__Required action__
The complete listing goes into the output exactly, without its pictures.

□ □ □

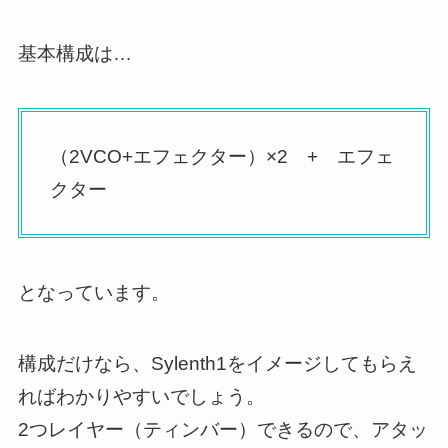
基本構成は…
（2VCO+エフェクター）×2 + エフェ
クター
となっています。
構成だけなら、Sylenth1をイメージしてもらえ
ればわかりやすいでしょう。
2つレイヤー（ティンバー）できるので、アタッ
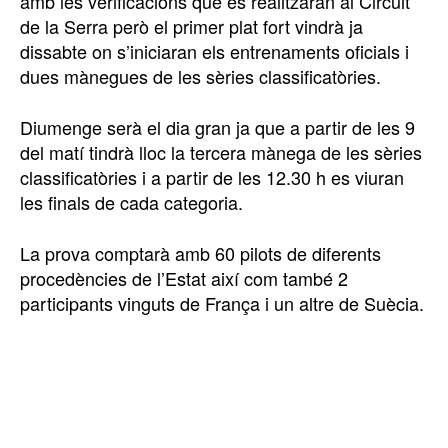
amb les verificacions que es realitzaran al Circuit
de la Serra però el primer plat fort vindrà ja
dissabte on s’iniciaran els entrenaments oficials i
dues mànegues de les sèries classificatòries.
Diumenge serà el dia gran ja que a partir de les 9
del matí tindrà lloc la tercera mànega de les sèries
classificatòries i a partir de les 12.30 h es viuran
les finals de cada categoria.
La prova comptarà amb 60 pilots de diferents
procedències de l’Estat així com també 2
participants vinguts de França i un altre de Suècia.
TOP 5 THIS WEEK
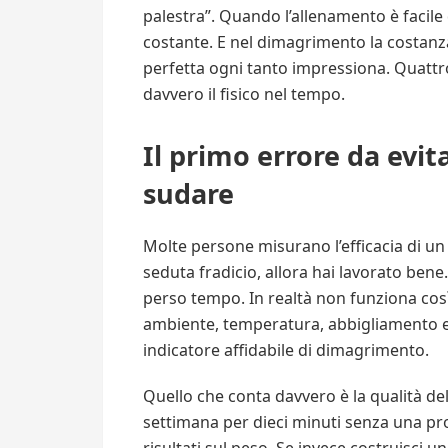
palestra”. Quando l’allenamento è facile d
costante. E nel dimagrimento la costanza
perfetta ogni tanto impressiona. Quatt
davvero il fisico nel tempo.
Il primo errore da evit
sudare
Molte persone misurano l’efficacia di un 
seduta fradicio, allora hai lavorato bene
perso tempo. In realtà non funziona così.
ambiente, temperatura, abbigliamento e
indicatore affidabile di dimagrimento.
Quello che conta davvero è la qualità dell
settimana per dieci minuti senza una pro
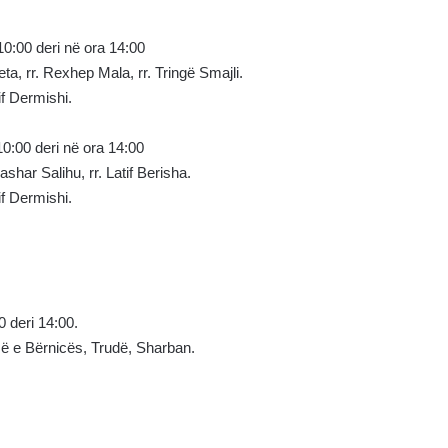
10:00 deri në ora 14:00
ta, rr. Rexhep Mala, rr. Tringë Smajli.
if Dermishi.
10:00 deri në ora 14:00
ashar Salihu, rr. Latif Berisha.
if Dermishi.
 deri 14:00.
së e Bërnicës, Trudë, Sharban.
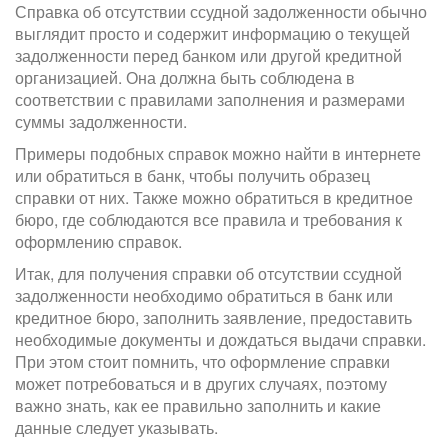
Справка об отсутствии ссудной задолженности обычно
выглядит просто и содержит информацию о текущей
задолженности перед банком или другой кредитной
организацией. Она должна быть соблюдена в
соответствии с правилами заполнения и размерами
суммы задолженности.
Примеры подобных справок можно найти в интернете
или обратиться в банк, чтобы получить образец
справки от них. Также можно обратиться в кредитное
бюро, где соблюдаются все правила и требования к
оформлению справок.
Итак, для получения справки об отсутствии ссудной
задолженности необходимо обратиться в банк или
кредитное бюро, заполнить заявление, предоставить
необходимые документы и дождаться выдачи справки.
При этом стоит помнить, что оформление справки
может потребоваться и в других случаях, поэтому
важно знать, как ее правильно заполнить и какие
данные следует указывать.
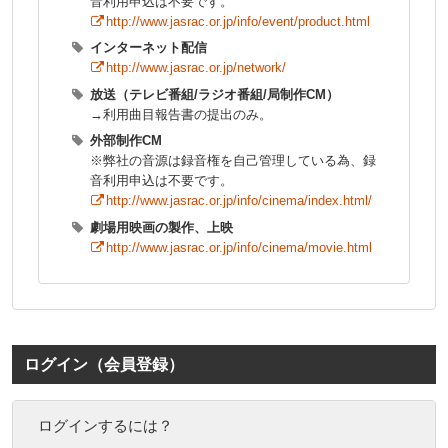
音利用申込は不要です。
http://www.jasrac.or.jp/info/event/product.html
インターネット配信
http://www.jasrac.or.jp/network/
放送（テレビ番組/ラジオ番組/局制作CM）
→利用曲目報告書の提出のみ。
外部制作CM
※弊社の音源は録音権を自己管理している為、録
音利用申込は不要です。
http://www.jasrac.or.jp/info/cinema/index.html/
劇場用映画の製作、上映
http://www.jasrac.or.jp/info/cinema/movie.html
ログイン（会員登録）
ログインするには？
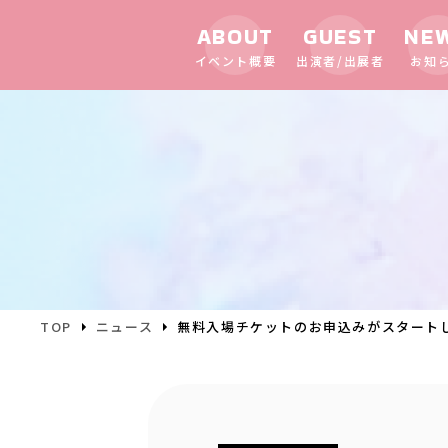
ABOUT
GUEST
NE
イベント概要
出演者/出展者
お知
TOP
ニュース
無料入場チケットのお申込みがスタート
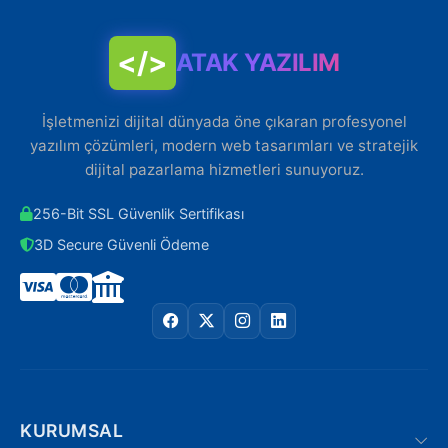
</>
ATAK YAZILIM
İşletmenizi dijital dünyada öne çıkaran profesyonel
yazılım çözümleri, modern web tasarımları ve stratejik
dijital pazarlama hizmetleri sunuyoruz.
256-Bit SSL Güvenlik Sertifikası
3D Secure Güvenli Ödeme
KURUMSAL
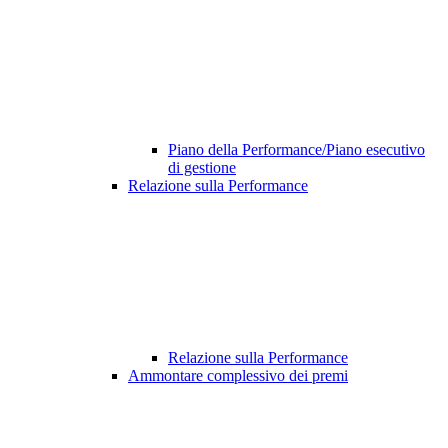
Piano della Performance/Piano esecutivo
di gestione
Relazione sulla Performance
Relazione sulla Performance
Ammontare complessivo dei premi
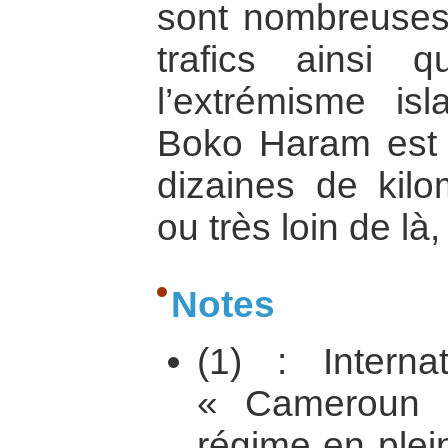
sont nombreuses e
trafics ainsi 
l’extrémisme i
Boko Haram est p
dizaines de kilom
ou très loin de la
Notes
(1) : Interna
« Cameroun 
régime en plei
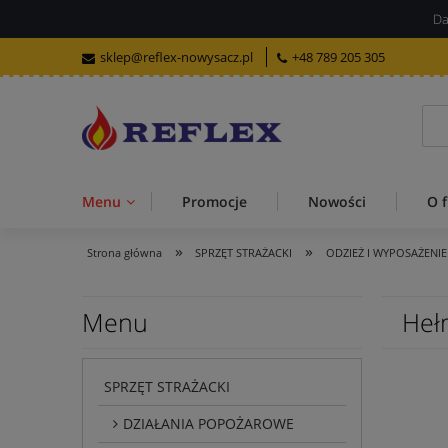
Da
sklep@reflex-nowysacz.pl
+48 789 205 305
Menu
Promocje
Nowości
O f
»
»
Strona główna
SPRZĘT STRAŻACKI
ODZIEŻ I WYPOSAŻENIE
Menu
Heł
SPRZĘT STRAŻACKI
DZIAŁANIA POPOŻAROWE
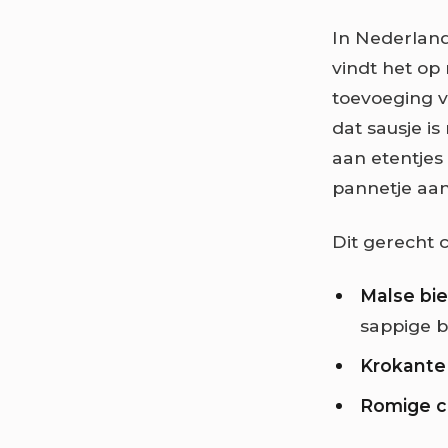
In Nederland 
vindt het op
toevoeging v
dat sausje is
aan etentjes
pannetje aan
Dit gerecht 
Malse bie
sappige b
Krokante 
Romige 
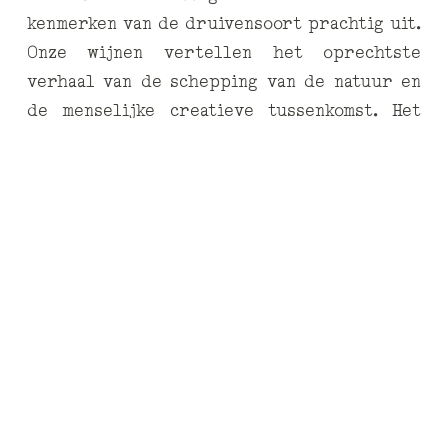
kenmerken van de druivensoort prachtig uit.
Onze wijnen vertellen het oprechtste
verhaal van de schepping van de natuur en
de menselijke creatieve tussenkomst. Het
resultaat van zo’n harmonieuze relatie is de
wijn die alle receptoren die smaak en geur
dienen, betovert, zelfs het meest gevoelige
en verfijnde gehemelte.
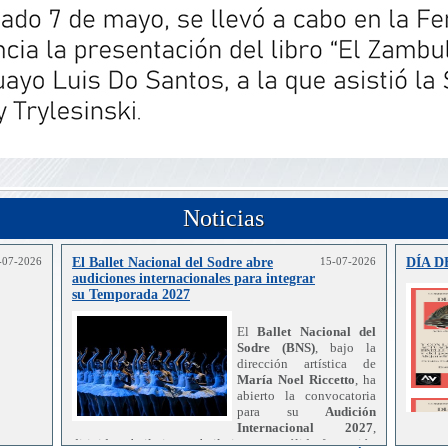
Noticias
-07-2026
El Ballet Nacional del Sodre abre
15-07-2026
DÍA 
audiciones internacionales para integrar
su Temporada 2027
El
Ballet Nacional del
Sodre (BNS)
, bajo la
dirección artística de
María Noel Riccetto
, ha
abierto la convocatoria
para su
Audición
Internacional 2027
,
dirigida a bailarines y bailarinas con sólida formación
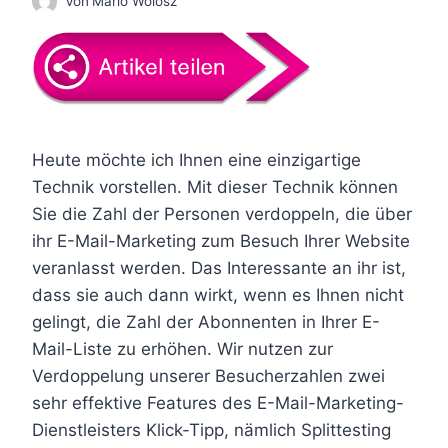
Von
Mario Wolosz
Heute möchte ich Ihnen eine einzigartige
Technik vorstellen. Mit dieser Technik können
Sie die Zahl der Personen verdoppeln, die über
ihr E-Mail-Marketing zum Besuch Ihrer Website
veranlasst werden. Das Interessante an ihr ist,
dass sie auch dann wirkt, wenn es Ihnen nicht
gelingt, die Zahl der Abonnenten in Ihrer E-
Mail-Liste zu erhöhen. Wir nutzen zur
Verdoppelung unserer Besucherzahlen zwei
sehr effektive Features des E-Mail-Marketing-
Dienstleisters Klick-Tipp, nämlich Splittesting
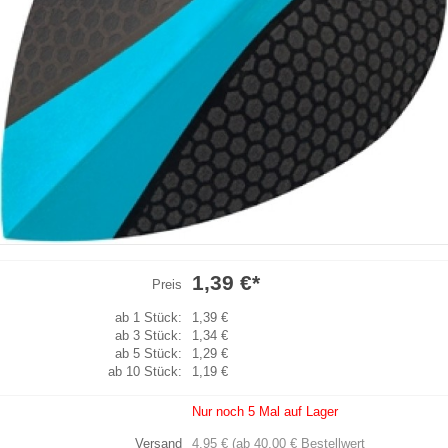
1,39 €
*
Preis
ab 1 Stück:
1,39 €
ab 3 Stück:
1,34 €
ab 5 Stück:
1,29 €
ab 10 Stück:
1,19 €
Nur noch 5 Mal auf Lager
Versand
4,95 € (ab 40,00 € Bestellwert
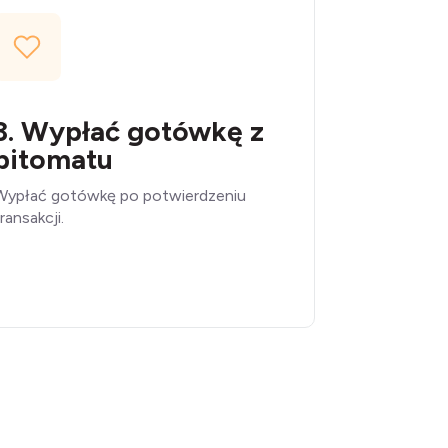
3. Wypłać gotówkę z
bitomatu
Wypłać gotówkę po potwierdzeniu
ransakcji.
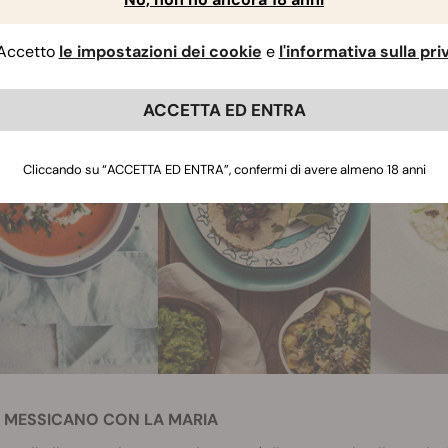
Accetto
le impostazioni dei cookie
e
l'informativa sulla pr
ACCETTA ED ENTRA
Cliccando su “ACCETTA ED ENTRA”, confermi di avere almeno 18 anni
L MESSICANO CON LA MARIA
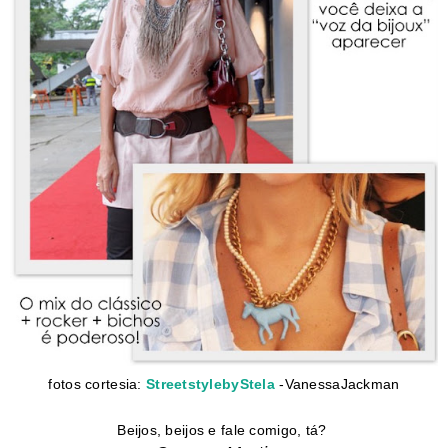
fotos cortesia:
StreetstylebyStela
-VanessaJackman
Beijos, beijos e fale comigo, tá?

□ □ □

__Your solution__
基本構成は…
（2VCO+エフェクター）×2 + エフェ
クター
となっています。
構成だけなら、Sylenth1をイメージしてもらえ
ればわかりやすいでしょう。
2つレイヤー（ティンバー）できるので、アタッ
amb les verificacions que es realitzaran al Circuit
de la Serra però el primer plat fort vindrà ja
dissabte on s’iniciaran els entrenaments oficials i
dues mànegues de les sèries classificatòries.
Diumenge serà el dia gran ja que a partir de les 9
del matí tindrà lloc la tercera mànega de les sèries
classificatòries i a partir de les 12.30 h es viuran
les finals de cada categoria.
La prova comptarà amb 60 pilots de diferents
procedències de l’Estat així com també 2
participants vinguts de França i un altre de Suècia.
TOP 5 THIS WEEK
palestra”. Quando l’allenamento è facile d
costante. E nel dimagrimento la costanza
perfetta ogni tanto impressiona. Quatt
davvero il fisico nel tempo.
Il primo errore da evit
sudare
Molte persone misurano l’efficacia di un 
seduta fradicio, allora hai lavorato bene
perso tempo. In realtà non funziona così.
ambiente, temperatura, abbigliamento e
indicatore affidabile di dimagrimento.
Quello che conta davvero è la qualità dell
settimana per dieci minuti senza una pro
10:00 deri në ora 14:00
ta, rr. Rexhep Mala, rr. Tringë Smajli.
if Dermishi.
10:00 deri në ora 14:00
ashar Salihu, rr. Latif Berisha.
if Dermishi.
 deri 14:00.
së e Bërnicës, Trudë, Sharban.
Справка об отсутствии ссудной задолженности обычно
выглядит просто и содержит информацию о текущей
задолженности перед банком или другой кредитной
организацией. Она должна быть соблюдена в
соответствии с правилами заполнения и размерами
суммы задолженности.
Примеры подобных справок можно найти в интернете
или обратиться в банк, чтобы получить образец
справки от них. Также можно обратиться в кредитное
бюро, где соблюдаются все правила и требования к
оформлению справок.
Итак, для получения справки об отсутствии ссудной
задолженности необходимо обратиться в банк или
кредитное бюро, заполнить заявление, предоставить
необходимые документы и дождаться выдачи справки.
При этом стоит помнить, что оформление справки
может потребоваться и в других случаях, поэтому
важно знать, как ее правильно заполнить и какие
данные следует указывать.
音利用申込は不要です。
http://www.jasrac.or.jp/info/event/product.html
インターネット配信
http://www.jasrac.or.jp/network/
放送（テレビ番組/ラジオ番組/局制作CM）
→利用曲目報告書の提出のみ。
外部制作CM
※弊社の音源は録音権を自己管理している為、録
音利用申込は不要です。
http://www.jasrac.or.jp/info/cinema/index.html/
劇場用映画の製作、上映
http://www.jasrac.or.jp/info/cinema/movie.html
ログイン（会員登録）
ログインするには？
ABOUT
GUEST
NE
イベント概要
出演者/出展者
お知
TOP
ニュース
無料入場チケットのお申込みがスタート
</>
ATAK YAZILIM
İşletmenizi dijital dünyada öne çıkaran profesyonel
yazılım çözümleri, modern web tasarımları ve stratejik
dijital pazarlama hizmetleri sunuyoruz.
256-Bit SSL Güvenlik Sertifikası
3D Secure Güvenli Ödeme
KURUMSAL
Piano della Performance/Piano esecutivo
di gestione
Relazione sulla Performance
Relazione sulla Performance
Ammontare complessivo dei premi
sont nombreuses e
trafics ainsi 
l’extrémisme i
Boko Haram est p
dizaines de kilom
ou très loin de la
Notes
(1) : Interna
« Cameroun 
régime en plei
Da
sklep@reflex-nowysacz.pl
+48 789 205 305
Menu
Promocje
Nowości
O f
»
»
Strona główna
SPRZĘT STRAŻACKI
ODZIEŻ I WYPOSAŻENIE
Menu
Heł
SPRZĘT STRAŻACKI
DZIAŁANIA POPOŻAROWE
In Nederland 
vindt het op
toevoeging v
dat sausje is
aan etentjes
pannetje aan
Dit gerecht 
Malse bie
sappige b
Krokante 
Romige 
kenmerken van de druivensoort prachtig uit.
Onze wijnen vertellen het oprechtste
verhaal van de schepping van de natuur en
de menselijke creatieve tussenkomst. Het
resultaat van zo’n harmonieuze relatie is de
wijn die alle receptoren die smaak en geur
dienen, betovert, zelfs het meest gevoelige
en verfijnde gehemelte.
Noticias
-07-2026
El Ballet Nacional del Sodre abre
15-07-2026
DÍA 
audiciones internacionales para integrar
su Temporada 2027
El
Ballet Nacional del
Sodre (BNS)
, bajo la
dirección artística de
María Noel Riccetto
, ha
abierto la convocatoria
para su
Audición
Internacional 2027
,
dirigida a bailarines y bailarinas con sólida formación
Von
Mario Wolosz
Heute möchte ich Ihnen eine einzigartige
Technik vorstellen. Mit dieser Technik können
Sie die Zahl der Personen verdoppeln, die über
ihr E-Mail-Marketing zum Besuch Ihrer Website
veranlasst werden. Das Interessante an ihr ist,
dass sie auch dann wirkt, wenn es Ihnen nicht
gelingt, die Zahl der Abonnenten in Ihrer E-
Mail-Liste zu erhöhen. Wir nutzen zur
Verdoppelung unserer Besucherzahlen zwei
sehr effektive Features des E-Mail-Marketing-
Dienstleisters Klick-Tipp, nämlich Splittesting
1,39 €
*
Preis
ab 1 Stück:
1,39 €
ab 3 Stück:
1,34 €
ab 5 Stück:
1,29 €
ab 10 Stück:
1,19 €
Nur noch 5 Mal auf Lager
Versand
4,95 € (ab 40,00 € Bestellwert
3. Wypłać gotówkę z
bitomatu
Wypłać gotówkę po potwierdzeniu
ransakcji.
Accetto
le impostazioni dei cookie
e
l'informativa sulla pr
ACCETTA ED ENTRA
Cliccando su “ACCETTA ED ENTRA”, confermi di avere almeno 18 anni
L MESSICANO CON LA MARIA
fotos cortesia:
StreetstylebyStela
-VanessaJackman
Beijos, beijos e fale comigo, tá?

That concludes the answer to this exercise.